List<String> engineeringSkills = employees.stream() .filter(e -> e.department().equals("Engineering")) .flatMap(e -> e.skills().stream()) .distinct() .sorted() .collect(Collectors.toList()); System.out.println("Engineering skills: " + engineeringSkills); // [Docker, Java, Kotlin, Kubernetes, Python, SQL, Scala, Spark]

Question 5 — Average salary per department

Collectors.groupingBy combined with a downstream averagingDouble collector answers this in one pass:

Map<String, Double> avgByDept = employees.stream() .collect(Collectors.groupingBy( Employee::department, Collectors.averagingDouble(Employee::salary) )); avgByDept.forEach((dept, avg) -> System.out.printf("%-15s avg salary: $%.2f%n", dept, avg));

Question 6 — Names of employees earning above $90,000, sorted alphabetically

List<String> highEarnerNames = employees.stream() .filter(e -> e.salary() > 90_000) .map(Employee::name) .sorted() .collect(Collectors.toList()); System.out.println("Earning > $90k: " + highEarnerNames); // [Alice, David, James, James] — wait, let's verify
Chain filter before map. Filtering first reduces the number of elements that flow into the more expensive mapping step. While the JVM can sometimes re-order operations, writing filter → map makes the intent clear and is always safe.
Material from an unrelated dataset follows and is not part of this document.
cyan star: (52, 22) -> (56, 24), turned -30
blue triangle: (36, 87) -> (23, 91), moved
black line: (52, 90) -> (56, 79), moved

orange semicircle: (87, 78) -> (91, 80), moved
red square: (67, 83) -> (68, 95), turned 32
Question 7 — Total salary budget per department

Map<String, Double> budgetByDept = employees.stream() .collect(Collectors.groupingBy( Employee::department, Collectors.summingDouble(Employee::salary) )); budgetByDept.forEach((dept, total) -> System.out.printf("%-15s total budget: $%.0f%n", dept, total));

Question 8 — The most experienced employee in each department

Collectors.toMap with a merge function picks the winner when two employees map to the same key:

Map<String, Employee> mostExperienced = employees.stream() .collect(Collectors.toMap( Employee::department, e -> e, (a, b) -> a.yearsOfExperience() >= b.yearsOfExperience() ? a : b )); mostExperienced.forEach((dept, e) -> System.out.println(dept + " → " + e.name() + " (" + e.yearsOfExperience() + " yrs)"));

Question 9 — Do any employees know both Java and SQL?
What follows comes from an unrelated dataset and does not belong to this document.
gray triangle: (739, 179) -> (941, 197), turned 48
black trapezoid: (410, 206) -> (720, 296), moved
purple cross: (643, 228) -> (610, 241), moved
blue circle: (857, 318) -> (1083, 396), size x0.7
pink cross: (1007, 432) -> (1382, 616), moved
Use anyMatch for a short-circuiting existence check — it stops as soon as a match is found:

boolean javaAndSql = employees.stream() .anyMatch(e -> e.skills().containsAll(List.of("Java", "SQL"))); System.out.println("Someone knows Java & SQL: " + javaAndSql); // true

Question 10 — Summary statistics for Engineering salaries

DoubleSummaryStatistics captures count, sum, min, max, and average in a single terminal operation:

DoubleSummaryStatistics stats = employees.stream() .filter(e -> e.department().equals("Engineering")) .mapToDouble(Employee::salary) .summaryStatistics(); System.out.println("Engineering salary stats:"); System.out.println(" Count : " + stats.getCount()); System.out.printf (" Min : $%.0f%n", stats.getMin()); System.out.printf (" Max : $%.0f%n", stats.getMax()); System.out.printf (" Avg : $%.2f%n", stats.getAverage()); System.out.printf (" Total : $%.0f%n", stats.getSum());

Putting It All Together — What You Practised

  • filter + count — headcount by department (Q1).
  • mapToDouble + average — numeric aggregation with OptionalDouble (Q2).
  • max with Comparator — finding a single winner via Optional (Q3).
  • flatMap + distinct + sorted — flattening nested collections (Q4).
  • groupingBy + averagingDouble / summingDouble — multi-group aggregation (Q5, Q7).
  • filter + map + sorted + collect — the classic pipeline (Q6).
  • toMap with merge function — keyed aggregation with conflict resolution (Q8).
  • anyMatch — short-circuit existence check (Q9).
  • summaryStatistics — bulk numeric stats in one pass (Q10).
Streams are not a silver bullet. For very small lists a plain for loop is simpler and just as fast. Choose streams when the declarative style makes the intent clearer — which it almost always does for filtering, grouping, and aggregating real datasets.

Summary

You have now built a complete data-analysis program using nothing but the Streams API. The key insight is that every business question maps naturally to a pipeline: filter down to the relevant rows, map or flatMap to the values you care about, then collect or reduce to the final answer. Master that mental model and you can query any in-memory dataset fluently in Java.